Output options: Summaries

letter output component
D density den
C classification pcl and scl
A average component occupancy avn

Traces

letter component of traces
p parameters pars
k number of components k
d deviance deviance
e entropy entropy
a allocations alloc

Value

An object of class nmix. List with numerous components, including

post

posterior distribution of number of components k

pe

list whose k'th component is a k by 3 matrix of estimated posterior means of weights, means and sd's for a mixture with k components

den

matrix of density estimates for k=1,2,...,6 and overall, preceded by row of abcissae at which they are evaluated - only when out includes "D"

avn

order-ncmax2 square matrix with (i,j) entry the posterior expected number of observations allocated to component i when there are j components in the mixture - only when out includes "A"

traces

list of named vectors, traces of selected statistics k, entropy (as defined in Green and Richardson, 2001), etc, sub-sampled to every nspace sweeps

iflag

integer flagging successful completion of simulation (0) or not (1)

Author(s)

Peter J. Green

References

Richardson, S. and Green, P. J. On Bayesian analysis of mixtures with an unknown number of components (with discussion), J. R. Statist. Soc. B, 1997, 59, 731-792; see also the correction in J. R. Statist. Soc. B, 1998, 60, 661.

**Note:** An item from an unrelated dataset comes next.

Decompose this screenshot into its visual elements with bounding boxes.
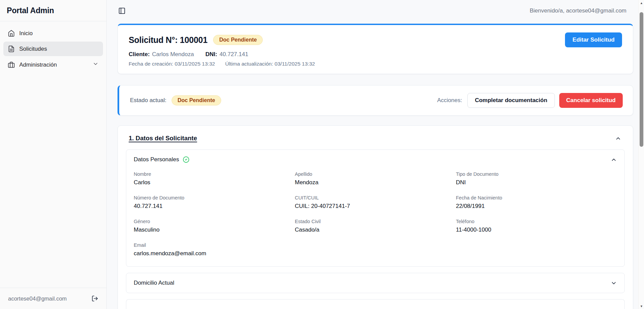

Green, P. J. and Richardson, S. Modelling heterogeneity with and without the Dirichlet process, Scandinavian Journal of Statistics, 2001, 28, 355-375.

The author is grateful to Peter Soerensen for providing the interface to the C i/o routines used here, borrowed from his package qgg.

Examples

data(galx)
z<-Nmix('galx',nsweep=10000,nburnin=1000,out="Dkd")
print(z)
summary(z)
plot(z)

Plotting for Bayesian Inference on Univariate Normal Mixtures

Description

Plotting of various information from nmix object on current graphics device

Usage

## S3 method for class 'nmix'
plot(x, which=1:5, separate=FALSE, plugin=FALSE, offset=1, nsamp=50, 
	equi=TRUE, allsort=TRUE, trued=NULL, ...)

Arguments

x

nmix object, as output by Nmix function

which

integer vector, specifying which of several available plots are required, see 'Details' below

separate

logical, if TRUE opens a fresh default device for each new plot, otherwise prompts before overwriting a previous plot

plugin

logical, should plug-in estimator of density, computed from posterior means of parameters, be superimposed on density plot in darkgreen, in the case which contains 1?

offset

t numeric, vertical displacement between plotted traces, in the case which contains 2.

nsamp

integer, number of posterior samples plotted, in the case which contains 3.

equi

logical, should thinning of posterior density samples be equi-spaced, rather than random, in the case which contains 3

allsort

logical, should observations be sorted before making posterior clusters plot, in the case which contains 4

trued

vectorised function defining a probability density function to be superimposed in blue on density plots, in the cases which contains 1 and/or 3

...

additional arguments to plot

Details

If which includes 1, a 2-panel plot of which: the first is a histogram of the data, and if z has a component den (Nmix output option D), superimposed plots of the posterior density estimates, conditional on k=1,2,...,6 and unconditionally (in red); and the second a barplot of the estimated posterior distribution of k.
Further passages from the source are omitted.